Kota Sembilan Tiga Perempat, 1555
William, Angie, dan Elina akhirnya tiba di sanctum.
“Sebaiknya kita lebih berhati-hati ke depannya,” kata William saat merapatkan pintu rahasia di balik rak buku. “Kecurigaan warga semakin tajam akhir-akhir ini.”
Elina mengangguk. “Sebaiknya Angie tak keluar untuk sementara.”
Angie menunduk, beban kesalahan seolah menindih kepala. “Maaf, aku membuat kalian cemas.”
William mendekat dan mengangkat pelan dagu Angie, membuat mata mereka berpapasan. “Ini bukan salahmu.” Tatapan William dalam, lebih dari sekadar menenangkan. “Tak perlu minta maaf.”
Elina, yang tahu ini akan mengarah ke mana, pura-pura menguap kecil. “Kurasa aku akan tidur sekarang.

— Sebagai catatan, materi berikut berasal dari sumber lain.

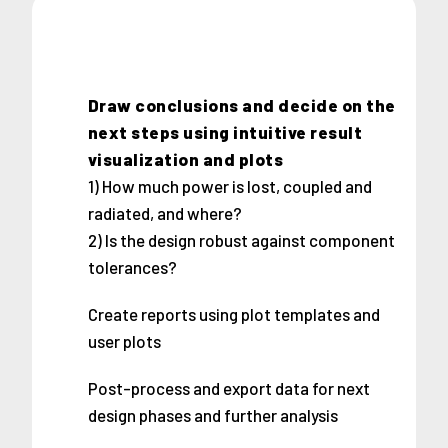
Draw conclusions and decide on the
next steps using intuitive result
visualization and plots
1) How much power is lost, coupled and
radiated, and where?
2) Is the design robust against component
tolerances?
Create reports using plot templates and
user plots
Post-process and export data for next
design phases and further analysis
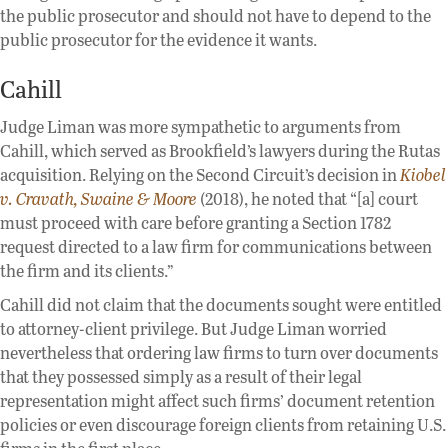
the public prosecutor and should not have to depend to the
public prosecutor for the evidence it wants.
Cahill
Judge Liman was more sympathetic to arguments from
Cahill, which served as Brookfield’s lawyers during the Rutas
acquisition. Relying on the Second Circuit’s decision in
Kiobel
v. Cravath, Swaine & Moore
(2018), he noted that “[a] court
must proceed with care before granting a Section 1782
request directed to a law firm for communications between
the firm and its clients.”
Cahill did not claim that the documents sought were entitled
to attorney-client privilege. But Judge Liman worried
nevertheless that ordering law firms to turn over documents
that they possessed simply as a result of their legal
representation might affect such firms’ document retention
policies or even discourage foreign clients from retaining U.S.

Selamat malam, kalian berdua.”
Seolah adegan yang sengaja melambat, dia menghilang di balik tirai, meninggalkan ruang utama sunyi. Sejenak, hanya suara detik-detik waktu yang berlalu dan gemetar kecil dari cahaya lilin yang menemani. William dan Angie berhadapan, tetapi kata-kata bagaikan tertinggal di udara, belum menemukan jalan keluar.
“Angie,” suara William akhirnya mengalun, mengikuti lekuk wajah lelah Angie. Tangannya bergerak tanpa sadar, seolah hendak menyingkirkan kelelahan dari wajah cantik itu. Namun, tangannya terhenti, takut sentuhannya akan membuat wanita itu semakin terjaga.
“Istirahatlah,” katanya. Ada banyak hal yang ingin dia ungkapkan, tetapi hanya kata itu yang lolos dari bibirnya.
Angie mengangguk, tetapi kepala saja yang bergerak. Tubuhnya terasa seperti akar yang tertancap dalam tanah, akar yang semakin dalam dan sulit dicabut. Setiap serat sarafnya pun seolah berdebat. “Pergi,” perintah yang satu. “Tinggallah, bersama William,” bujuk yang lain lembut.
William pun tak beranjak, meski harusnya sudah, tetapi kakinya memilih merapatkan diri pada Angie.
“Terima kasih, Angie.”
“Terima kasih ... untuk?”
“Karena sudah mempercayakan dirimu padaku. Untuk membiarkanku melindungimu.”
Kata-kata itu jatuh lembut di hati Angie, menyelimuti kekhawatiran yang tadi membebaninya. Dia mengangkat wajah, menatap William—yang mirip Aiden—tetapi aura bijaksana William membuatnya seperti berteduh di bawah pohon besar.
Angie tersenyum tipis, meski hati bergemuruh. “Dan itu sangat berarti, lebih dari yang kau tahu.”